Coming soon, a regex-related page.
For now, the dissection of the regex at the end of my
Summer '04 TPJ article.
my $str = q;
my %data = $str =~ m{
# sets $^R to [ "", "", "" ]
# $^R->[0] is what we match before we capture
# $^R->[1] is what we want to capture
# $^R->[2] is what we match after we capture
(?{ [ "", "", "" ] })
# captures to $1 a key of some sort
# for our sample string, it matches
# 'this', 'here', and 'where'
([^\s=]+)
# then the =
\s* = \s*
# if we can look ahead for a quote...
(?(?=["'])
# then execute this code:
(?{
# get the next character (a " or a ')
my $c = substr($_, $+[0], 1);
# set $^R to [ quote, "[^quote]", quote ]

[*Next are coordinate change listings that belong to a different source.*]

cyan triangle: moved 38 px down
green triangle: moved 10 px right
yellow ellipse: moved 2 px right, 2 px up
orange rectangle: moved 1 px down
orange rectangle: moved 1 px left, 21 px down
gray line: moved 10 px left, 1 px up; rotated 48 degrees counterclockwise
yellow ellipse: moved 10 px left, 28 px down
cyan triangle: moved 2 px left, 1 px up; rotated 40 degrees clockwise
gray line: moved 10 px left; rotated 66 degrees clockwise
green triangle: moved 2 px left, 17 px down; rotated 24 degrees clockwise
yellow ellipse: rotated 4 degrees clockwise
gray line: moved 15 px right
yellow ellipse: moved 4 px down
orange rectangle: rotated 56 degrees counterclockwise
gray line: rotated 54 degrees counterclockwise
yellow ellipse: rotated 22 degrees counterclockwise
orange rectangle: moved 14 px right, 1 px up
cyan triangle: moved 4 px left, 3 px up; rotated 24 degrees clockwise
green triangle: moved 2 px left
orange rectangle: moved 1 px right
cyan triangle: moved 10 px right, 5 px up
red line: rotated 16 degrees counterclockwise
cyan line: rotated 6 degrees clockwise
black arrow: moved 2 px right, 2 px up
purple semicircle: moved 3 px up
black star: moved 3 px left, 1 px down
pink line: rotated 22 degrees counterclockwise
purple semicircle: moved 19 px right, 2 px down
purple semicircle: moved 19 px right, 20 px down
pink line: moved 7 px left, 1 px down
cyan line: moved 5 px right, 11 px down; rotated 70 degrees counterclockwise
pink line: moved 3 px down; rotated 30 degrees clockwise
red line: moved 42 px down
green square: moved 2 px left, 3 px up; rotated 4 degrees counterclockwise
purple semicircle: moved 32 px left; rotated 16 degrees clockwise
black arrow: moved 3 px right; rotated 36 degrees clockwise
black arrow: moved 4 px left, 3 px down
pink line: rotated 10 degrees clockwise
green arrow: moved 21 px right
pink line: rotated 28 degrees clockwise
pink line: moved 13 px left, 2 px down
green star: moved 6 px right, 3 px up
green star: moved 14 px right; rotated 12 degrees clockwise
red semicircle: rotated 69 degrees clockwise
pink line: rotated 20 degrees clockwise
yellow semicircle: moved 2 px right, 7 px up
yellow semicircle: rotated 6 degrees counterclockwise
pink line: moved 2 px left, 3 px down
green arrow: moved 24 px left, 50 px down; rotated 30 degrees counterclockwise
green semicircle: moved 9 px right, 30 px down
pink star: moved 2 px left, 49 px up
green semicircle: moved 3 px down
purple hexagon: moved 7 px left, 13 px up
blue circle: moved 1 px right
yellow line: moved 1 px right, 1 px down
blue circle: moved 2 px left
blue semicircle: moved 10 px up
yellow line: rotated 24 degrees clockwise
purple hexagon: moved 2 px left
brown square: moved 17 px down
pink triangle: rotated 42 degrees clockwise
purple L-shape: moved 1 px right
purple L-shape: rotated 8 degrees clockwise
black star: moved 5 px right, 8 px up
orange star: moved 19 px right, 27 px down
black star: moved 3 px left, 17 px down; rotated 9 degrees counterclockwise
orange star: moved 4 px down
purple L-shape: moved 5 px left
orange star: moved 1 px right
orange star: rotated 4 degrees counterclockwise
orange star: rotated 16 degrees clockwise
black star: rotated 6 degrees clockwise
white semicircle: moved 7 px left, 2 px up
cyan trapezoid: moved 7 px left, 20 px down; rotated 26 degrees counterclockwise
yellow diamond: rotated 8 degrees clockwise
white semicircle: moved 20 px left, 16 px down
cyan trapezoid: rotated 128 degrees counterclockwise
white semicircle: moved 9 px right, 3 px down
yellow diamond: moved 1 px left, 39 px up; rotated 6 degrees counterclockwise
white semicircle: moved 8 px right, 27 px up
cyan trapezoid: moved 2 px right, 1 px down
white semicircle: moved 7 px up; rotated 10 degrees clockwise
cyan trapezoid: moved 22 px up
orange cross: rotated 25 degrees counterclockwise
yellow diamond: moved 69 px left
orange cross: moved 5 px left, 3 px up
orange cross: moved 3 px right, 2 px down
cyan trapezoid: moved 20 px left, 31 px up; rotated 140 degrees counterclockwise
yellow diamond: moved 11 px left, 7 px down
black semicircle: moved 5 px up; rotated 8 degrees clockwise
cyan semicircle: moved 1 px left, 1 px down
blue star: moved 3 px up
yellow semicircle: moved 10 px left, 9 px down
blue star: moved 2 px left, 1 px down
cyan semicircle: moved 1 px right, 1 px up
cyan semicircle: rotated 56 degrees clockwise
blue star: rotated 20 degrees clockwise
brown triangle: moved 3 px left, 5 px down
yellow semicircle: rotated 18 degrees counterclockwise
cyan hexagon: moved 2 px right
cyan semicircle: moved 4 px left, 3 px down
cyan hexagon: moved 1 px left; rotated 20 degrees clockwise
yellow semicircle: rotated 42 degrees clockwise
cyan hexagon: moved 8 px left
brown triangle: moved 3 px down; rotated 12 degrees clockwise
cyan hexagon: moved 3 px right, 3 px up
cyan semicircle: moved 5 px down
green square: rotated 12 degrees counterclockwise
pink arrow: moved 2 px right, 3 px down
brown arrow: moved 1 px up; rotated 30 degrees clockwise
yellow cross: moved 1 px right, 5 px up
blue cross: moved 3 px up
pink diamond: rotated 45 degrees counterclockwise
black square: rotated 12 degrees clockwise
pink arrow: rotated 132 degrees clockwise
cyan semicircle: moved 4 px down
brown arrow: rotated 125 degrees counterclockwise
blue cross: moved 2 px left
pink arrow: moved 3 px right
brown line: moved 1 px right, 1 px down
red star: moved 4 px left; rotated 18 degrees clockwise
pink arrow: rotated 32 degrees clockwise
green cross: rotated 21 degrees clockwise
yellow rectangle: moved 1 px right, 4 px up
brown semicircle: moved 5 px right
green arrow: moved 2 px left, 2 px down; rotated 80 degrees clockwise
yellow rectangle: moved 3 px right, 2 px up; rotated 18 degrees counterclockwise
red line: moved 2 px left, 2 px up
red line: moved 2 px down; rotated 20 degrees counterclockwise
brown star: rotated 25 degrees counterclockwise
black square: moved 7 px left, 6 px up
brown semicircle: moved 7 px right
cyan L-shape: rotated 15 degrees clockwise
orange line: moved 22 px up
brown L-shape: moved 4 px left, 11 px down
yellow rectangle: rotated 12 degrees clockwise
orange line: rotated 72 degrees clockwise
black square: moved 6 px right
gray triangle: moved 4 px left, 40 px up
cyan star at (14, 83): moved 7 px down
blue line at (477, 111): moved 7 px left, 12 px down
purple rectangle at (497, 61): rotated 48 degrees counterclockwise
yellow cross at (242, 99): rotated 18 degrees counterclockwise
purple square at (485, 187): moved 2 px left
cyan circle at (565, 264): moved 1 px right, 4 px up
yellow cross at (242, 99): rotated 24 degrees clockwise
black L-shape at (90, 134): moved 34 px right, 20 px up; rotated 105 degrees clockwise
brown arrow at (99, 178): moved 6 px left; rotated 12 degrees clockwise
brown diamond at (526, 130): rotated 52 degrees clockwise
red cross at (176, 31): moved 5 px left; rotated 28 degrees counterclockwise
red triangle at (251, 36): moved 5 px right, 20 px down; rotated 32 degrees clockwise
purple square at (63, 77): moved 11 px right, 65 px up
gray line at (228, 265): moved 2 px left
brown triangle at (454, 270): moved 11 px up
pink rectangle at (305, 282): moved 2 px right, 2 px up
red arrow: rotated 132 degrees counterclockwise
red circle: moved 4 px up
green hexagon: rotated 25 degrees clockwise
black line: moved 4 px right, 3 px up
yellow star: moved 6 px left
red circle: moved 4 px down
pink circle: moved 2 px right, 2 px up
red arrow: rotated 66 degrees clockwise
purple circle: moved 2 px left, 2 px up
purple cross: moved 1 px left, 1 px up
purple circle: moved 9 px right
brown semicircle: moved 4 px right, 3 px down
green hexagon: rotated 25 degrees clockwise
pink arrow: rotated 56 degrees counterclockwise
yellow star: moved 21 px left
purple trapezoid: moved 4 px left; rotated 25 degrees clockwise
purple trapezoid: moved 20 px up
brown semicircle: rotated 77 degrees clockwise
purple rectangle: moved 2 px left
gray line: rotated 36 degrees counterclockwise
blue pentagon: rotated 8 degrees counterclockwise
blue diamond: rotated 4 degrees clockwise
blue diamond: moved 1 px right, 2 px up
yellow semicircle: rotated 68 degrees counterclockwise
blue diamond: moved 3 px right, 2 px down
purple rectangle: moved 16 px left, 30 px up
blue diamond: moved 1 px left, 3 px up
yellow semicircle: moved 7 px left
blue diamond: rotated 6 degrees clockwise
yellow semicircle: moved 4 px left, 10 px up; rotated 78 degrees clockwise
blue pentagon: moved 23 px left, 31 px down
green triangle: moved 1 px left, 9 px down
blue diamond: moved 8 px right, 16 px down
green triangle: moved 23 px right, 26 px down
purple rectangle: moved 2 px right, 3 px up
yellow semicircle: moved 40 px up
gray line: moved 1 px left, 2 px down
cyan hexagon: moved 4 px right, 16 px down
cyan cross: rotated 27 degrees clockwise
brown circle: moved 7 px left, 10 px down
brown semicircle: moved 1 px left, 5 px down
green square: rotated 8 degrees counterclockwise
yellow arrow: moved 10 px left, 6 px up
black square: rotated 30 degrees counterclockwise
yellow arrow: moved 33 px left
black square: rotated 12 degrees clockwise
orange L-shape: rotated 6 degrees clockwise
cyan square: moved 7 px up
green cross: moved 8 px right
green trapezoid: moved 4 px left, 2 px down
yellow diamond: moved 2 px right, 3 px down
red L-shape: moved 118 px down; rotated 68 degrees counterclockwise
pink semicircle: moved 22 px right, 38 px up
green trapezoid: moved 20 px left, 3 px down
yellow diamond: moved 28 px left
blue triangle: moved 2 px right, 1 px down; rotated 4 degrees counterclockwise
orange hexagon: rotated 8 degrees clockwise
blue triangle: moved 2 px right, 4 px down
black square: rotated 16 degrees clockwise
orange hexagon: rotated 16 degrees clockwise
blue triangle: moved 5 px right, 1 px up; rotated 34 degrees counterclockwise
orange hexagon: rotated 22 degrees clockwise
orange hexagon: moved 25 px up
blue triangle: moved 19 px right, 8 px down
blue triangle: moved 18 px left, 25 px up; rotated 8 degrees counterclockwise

# where 'quote' is either " or '
[ $c, "[^\Q$c\E]*", $c ]
})
# else...
|
# set $^R to [ "", '\S+', "" ]
(?{ [ "", '\S+', "" ] })
)
# match the regex in $^R->[0],
# capture the regex in $^R->[1],
# and match the regex in $^R->[2]
(??{ $^R->[0] })
((??{ $^R->[1] }))
(??{ $^R->[2] })
}xg;
print "$_ = <$data{$_}>" for keys %data;
What this regex does is match 'key=value' pairs, where the value might be
quoted with "..." or '...'. If the value is quoted, we do NOT want
to capture the quotes. This regex gets around the problem of having too
many captures in your regex when you really want one piece of data:
my $quoted = qr{
([^\s=]+) \s* = \s*
(?:
' ([^']*) '
| " ([^"]*) "
| (\S+)
)
}x
The problem with that regex is it creates $1 through $4,
and you need to use $+ to get the one that matched. And you can
only do that if you match one at a time:
while ($str =~ /$quoted/g) {
$data{$1} = $+;
}
My absurd regex gets around this by matching the quotes outside the capture
group if they're going to exist.